(Saved data entries)
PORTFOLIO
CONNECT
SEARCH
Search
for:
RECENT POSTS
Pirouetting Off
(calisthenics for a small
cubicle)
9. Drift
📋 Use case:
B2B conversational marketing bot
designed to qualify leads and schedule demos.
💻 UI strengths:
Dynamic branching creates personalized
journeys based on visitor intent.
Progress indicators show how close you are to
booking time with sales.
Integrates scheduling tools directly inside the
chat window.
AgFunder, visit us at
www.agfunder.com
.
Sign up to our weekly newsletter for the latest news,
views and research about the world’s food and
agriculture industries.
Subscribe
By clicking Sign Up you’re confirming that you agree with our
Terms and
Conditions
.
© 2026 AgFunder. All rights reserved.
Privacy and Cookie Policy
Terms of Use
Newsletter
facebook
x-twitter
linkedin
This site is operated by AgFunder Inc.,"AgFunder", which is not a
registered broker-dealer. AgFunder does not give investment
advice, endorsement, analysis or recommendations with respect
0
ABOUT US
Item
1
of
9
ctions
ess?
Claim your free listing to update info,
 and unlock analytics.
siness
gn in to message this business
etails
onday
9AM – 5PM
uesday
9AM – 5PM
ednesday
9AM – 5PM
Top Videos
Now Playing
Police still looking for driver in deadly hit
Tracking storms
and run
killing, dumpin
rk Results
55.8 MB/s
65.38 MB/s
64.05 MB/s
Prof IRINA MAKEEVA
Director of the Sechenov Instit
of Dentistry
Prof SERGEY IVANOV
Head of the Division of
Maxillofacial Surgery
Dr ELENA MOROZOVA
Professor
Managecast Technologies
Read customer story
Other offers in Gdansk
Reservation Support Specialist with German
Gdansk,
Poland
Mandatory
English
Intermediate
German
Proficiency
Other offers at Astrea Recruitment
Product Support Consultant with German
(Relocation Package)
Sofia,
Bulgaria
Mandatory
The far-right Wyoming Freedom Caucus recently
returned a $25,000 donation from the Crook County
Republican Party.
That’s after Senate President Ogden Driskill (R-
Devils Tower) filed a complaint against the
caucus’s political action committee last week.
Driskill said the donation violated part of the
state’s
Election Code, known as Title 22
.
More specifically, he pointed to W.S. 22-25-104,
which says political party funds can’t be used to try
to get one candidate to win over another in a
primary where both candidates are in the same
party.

Brief: Search the entries for lines with the string "political", then report their number alone.

Exercise response: 2